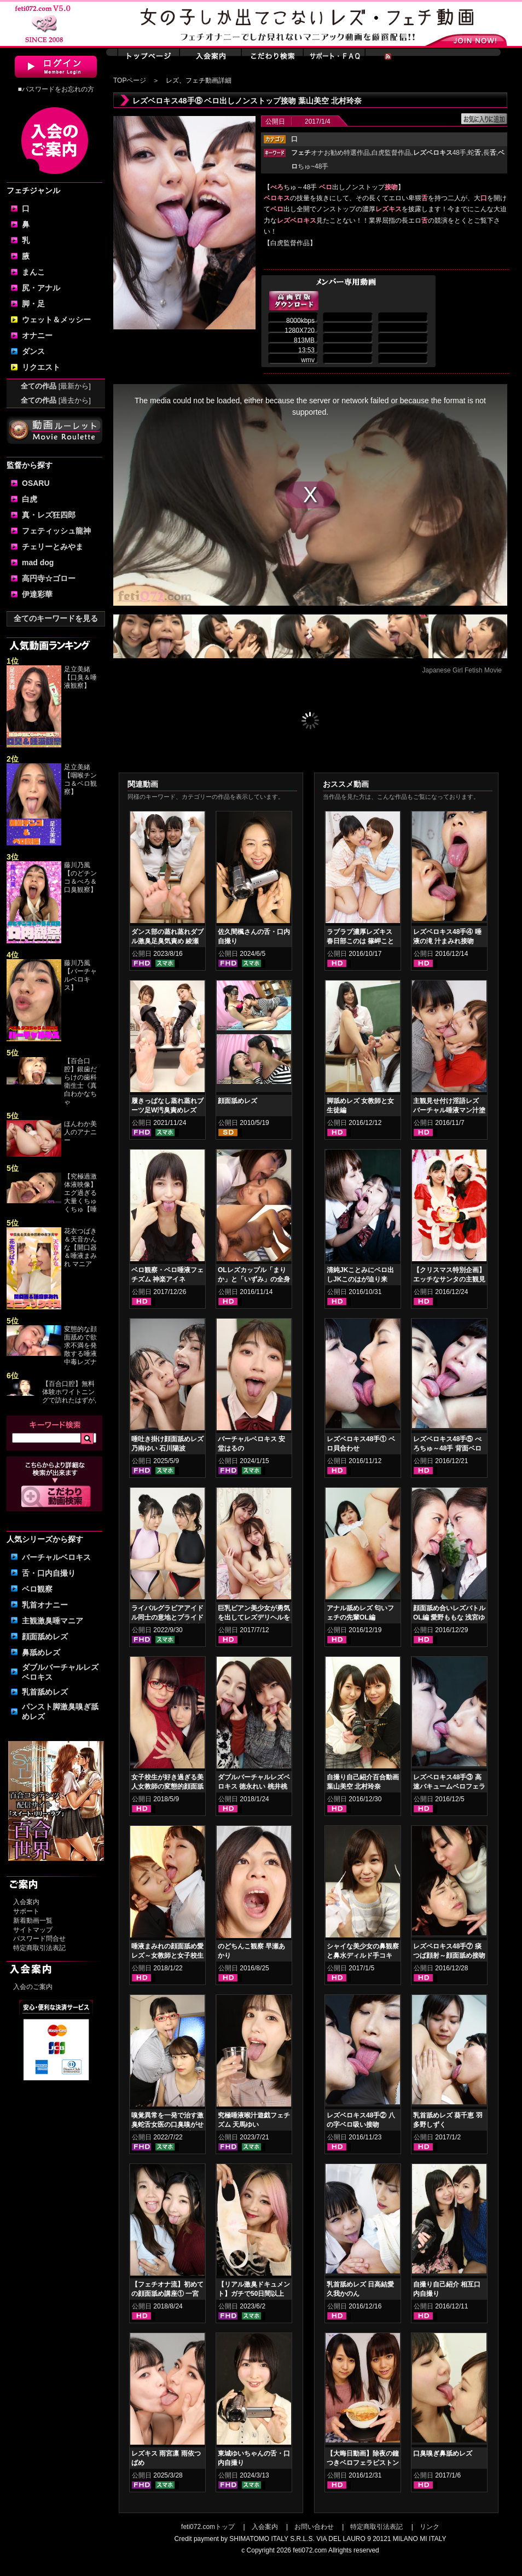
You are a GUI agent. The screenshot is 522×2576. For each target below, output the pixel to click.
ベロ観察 (37, 1589)
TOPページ (129, 80)
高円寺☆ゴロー (49, 578)
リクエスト (41, 367)
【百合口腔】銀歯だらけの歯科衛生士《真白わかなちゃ (80, 1081)
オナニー (37, 335)
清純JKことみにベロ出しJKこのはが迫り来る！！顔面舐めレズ (360, 1279)
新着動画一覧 (33, 1920)
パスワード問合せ (39, 1938)
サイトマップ (33, 1930)
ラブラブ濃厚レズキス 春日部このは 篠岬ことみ (360, 941)
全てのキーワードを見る (56, 618)
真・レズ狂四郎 (49, 514)
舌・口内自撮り (49, 1573)
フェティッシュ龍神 (56, 530)
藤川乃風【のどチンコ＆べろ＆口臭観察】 (80, 877)
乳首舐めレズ (45, 1691)
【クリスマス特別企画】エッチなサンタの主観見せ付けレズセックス (449, 1279)
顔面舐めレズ (45, 1636)
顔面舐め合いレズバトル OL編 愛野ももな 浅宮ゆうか (449, 1617)
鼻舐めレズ (41, 1652)
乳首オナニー (45, 1604)
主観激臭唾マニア (52, 1620)
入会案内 (26, 1902)
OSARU (36, 483)
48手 (439, 152)
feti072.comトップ (208, 2527)
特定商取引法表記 (39, 1948)
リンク (429, 2527)
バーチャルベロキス (56, 1557)
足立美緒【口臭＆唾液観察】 (80, 677)
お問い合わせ (314, 2527)
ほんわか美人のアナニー (80, 1132)
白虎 (29, 499)
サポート (26, 1911)
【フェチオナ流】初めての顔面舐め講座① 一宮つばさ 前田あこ (167, 2294)
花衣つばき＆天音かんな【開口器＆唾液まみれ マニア (80, 1247)
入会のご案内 (33, 1987)
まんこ (33, 272)
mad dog (38, 562)
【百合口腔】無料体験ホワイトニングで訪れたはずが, (69, 1392)
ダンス (33, 351)
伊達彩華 (37, 594)
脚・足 (33, 303)
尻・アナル (41, 287)
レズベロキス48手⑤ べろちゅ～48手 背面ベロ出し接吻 (447, 1448)
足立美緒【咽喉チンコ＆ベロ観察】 (80, 779)
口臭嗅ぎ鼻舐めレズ (442, 2453)
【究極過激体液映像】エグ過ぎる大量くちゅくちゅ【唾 (80, 1193)
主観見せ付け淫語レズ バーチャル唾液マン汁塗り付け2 (449, 1110)
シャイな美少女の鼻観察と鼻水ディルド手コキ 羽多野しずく (363, 1955)
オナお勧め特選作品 (330, 152)
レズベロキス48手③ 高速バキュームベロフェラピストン (449, 1786)
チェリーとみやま (52, 546)
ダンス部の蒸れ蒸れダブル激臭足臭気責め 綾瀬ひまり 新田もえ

•••

What this task involves:
In the copy, include no pictures; transcribe every record above verbatim.

Your solution:
You are a GUI agent. The screenshot is 522×2576. For each target below, output the pixel to click.
ベロ観察 (37, 1589)
TOPページ (129, 80)
高円寺☆ゴロー (49, 578)
リクエスト (41, 367)
【百合口腔】銀歯だらけの歯科衛生士《真白わかなちゃ (80, 1081)
オナニー (37, 335)
清純JKことみにベロ出しJKこのはが迫り来る！！顔面舐めレズ (360, 1279)
新着動画一覧 (33, 1920)
パスワード問合せ (39, 1938)
サイトマップ (33, 1930)
ラブラブ濃厚レズキス 春日部このは 篠岬ことみ (360, 941)
全てのキーワードを見る (56, 618)
真・レズ狂四郎 (49, 514)
舌・口内自撮り (49, 1573)
フェティッシュ龍神 (56, 530)
藤川乃風【のどチンコ＆べろ＆口臭観察】 (80, 877)
乳首舐めレズ (45, 1691)
【クリスマス特別企画】エッチなサンタの主観見せ付けレズセックス (449, 1279)
顔面舐めレズ (45, 1636)
顔面舐め合いレズバトル OL編 愛野ももな 浅宮ゆうか (449, 1617)
鼻舐めレズ (41, 1652)
乳首オナニー (45, 1604)
主観激臭唾マニア (52, 1620)
入会案内 (26, 1902)
OSARU (36, 483)
48手 (439, 152)
feti072.comトップ (208, 2527)
特定商取引法表記 (39, 1948)
リンク (429, 2527)
バーチャルベロキス (56, 1557)
足立美緒【口臭＆唾液観察】 (80, 677)
お問い合わせ (314, 2527)
ほんわか美人のアナニー (80, 1132)
白虎 (29, 499)
サポート (26, 1911)
【フェチオナ流】初めての顔面舐め講座① 一宮つばさ 前田あこ (167, 2294)
花衣つばき＆天音かんな【開口器＆唾液まみれ マニア (80, 1247)
入会のご案内 (33, 1987)
まんこ (33, 272)
mad dog (38, 562)
【百合口腔】無料体験ホワイトニングで訪れたはずが, (69, 1392)
ダンス (33, 351)
伊達彩華 (37, 594)
脚・足 (33, 303)
尻・アナル (41, 287)
レズベロキス48手⑤ べろちゅ～48手 背面ベロ出し接吻 (447, 1448)
足立美緒【咽喉チンコ＆ベロ観察】 (80, 779)
口臭嗅ぎ鼻舐めレズ (442, 2453)
【究極過激体液映像】エグ過ぎる大量くちゅくちゅ【唾 (80, 1193)
主観見せ付け淫語レズ バーチャル唾液マン汁塗り付け2 (449, 1110)
シャイな美少女の鼻観察と鼻水ディルド手コキ 羽多野しずく (363, 1955)
オナお勧め特選作品 (330, 152)
レズベロキス48手③ 高速バキュームベロフェラピストン (449, 1786)
チェリーとみやま (52, 546)
ダンス部の蒸れ蒸れダブル激臭足臭気責め 綾瀬ひまり 新田もえ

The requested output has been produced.